While acknowledging Mr. Balsillie is “new to the clean tech sector,” Mr. Puetter said SDTC has plenty of people to make technical decisions about projects. “The fundamental business principles and the connectivity he brings are the key assets he can bring. He is also, from what I understand a very dynamic individual. Outspoken, not that we weren’t before. I think it’s all good.”

Mr. Balsillie and Mr. Puetter have different backgrounds, but Mr. Oliver rejected the suggestion that SDTC is changing direction. “I wouldn’t characterize it as a shifting mandate … the core mandate is there. What he wants to do, and what he talked about with me is, how he can help in achieving the commercialization of the technologies,” he said.

The federal government needs to provide more long-term dollars to SDTC, but Mr. Balsillie could be a good choice, said Clare Demerse, federal policy director for the Pembina Institute, an environmental policy think tank.

“In the same way that smartphones have changed the way we operate day to day, we see clean technology not as a niche but as an indispensable part of a low-carbon future. I'm hoping that Jim Ballsillie's background will be a significant asset in helping Canada's clean technology sector tap into the trillion-dollar global clean technology market,” Ms. Demerse said.

This year’s federal budget allocated $325-million over eight years to SDTC, Mr. Oliver’s office said. The agency spent $68-million on projects in 2012. Mr. Balsillie’s new gig is hardly a lucrative one – the position of board chairman of SDTC pays $12,000 annually, with a $550 stipend for each meeting.

Mr. Balsillie expressed interest in the position after speaking with a member of Mr. Oliver’s staff, although the minister declined to detail whether he specifically sought out the BlackBerry mogul. “He’s certainly been very successful, and when people are successful sometimes they want to devote themselves to doing things in the public interest,” Mr. Oliver said.

Mr. Balsillie stepped down last year from RIM, which has since been rebranded as BlackBerry. Mr. Balsillie had spent 20 years with the Waterloo, Ont., tech giant, helping build it into one of the world leaders in smartphones.

Since leaving the company, Mr. Balsillie has been an adviser at a number of venture capital firms and startups. Three years ago, he was appointed to the UN’s Panel on Global Sustainability.
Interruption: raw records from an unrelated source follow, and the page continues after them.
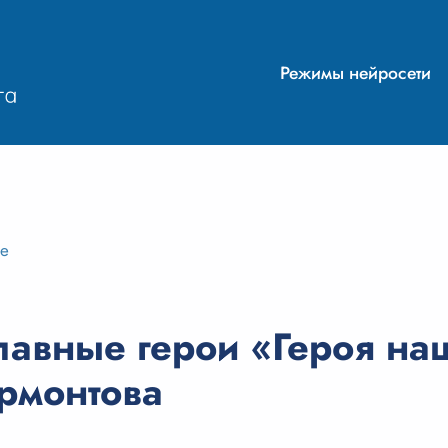
Режимы нейросети
ие
лавные герои «Героя на
рмонтова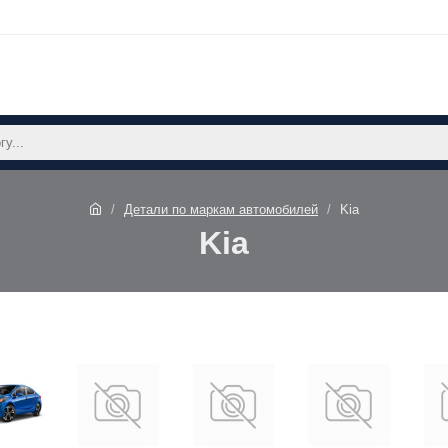
Детали по маркам автомобилей
Kia
Kia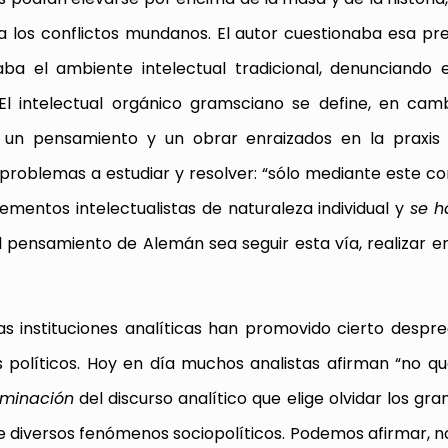
 los conflictos mundanos. El autor cuestionaba esa pr
zaba el ambiente intelectual tradicional, denunciando 
El intelectual orgánico gramsciano se define, en cam
 un pensamiento y un obrar enraizados en la praxis p
s problemas a estudiar y resolver: “sólo mediante este c
elementos intelectualistas de naturaleza individual y
se h
l pensamiento de Alemán sea seguir esta vía, realizar e
as instituciones analíticas han promovido cierto despre
s políticos. Hoy en día muchos analistas afirman “no q
minación
del discurso analítico que elige olvidar los gr
a de diversos fenómenos sociopolíticos. Podemos afirmar, 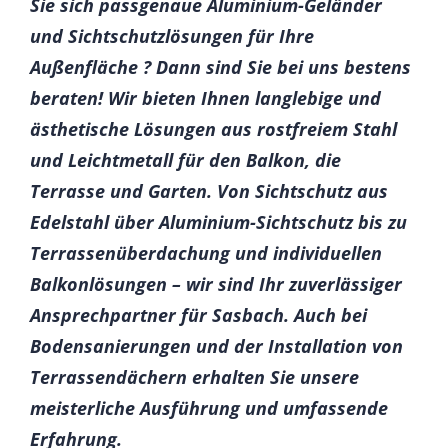
Sie sich passgenaue Aluminium-Geländer
und Sichtschutzlösungen für Ihre
Außenfläche ? Dann sind Sie bei uns bestens
beraten! Wir bieten Ihnen langlebige und
ästhetische Lösungen aus rostfreiem Stahl
und Leichtmetall für den Balkon, die
Terrasse und Garten. Von Sichtschutz aus
Edelstahl über Aluminium-Sichtschutz bis zu
Terrassenüberdachung und individuellen
Balkonlösungen – wir sind Ihr zuverlässiger
Ansprechpartner für Sasbach. Auch bei
Bodensanierungen und der Installation von
Terrassendächern erhalten Sie unsere
meisterliche Ausführung und umfassende
Erfahrung.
He founded the Balsillie School of International Affairs, was the founding chair of the Canadian International Council and remains chair of the Centre for International Governance Innovation, a Waterloo think tank he also founded.

A hockey fan, Mr. Balsillie also found himself in the spotlight amid repeated attempts to buy an NHL team and relocate it to southwestern Ontario. That chase has ultimately proven fruitless, with Mr. Balsillie clashing regularly with league commissioner Gary Bettman.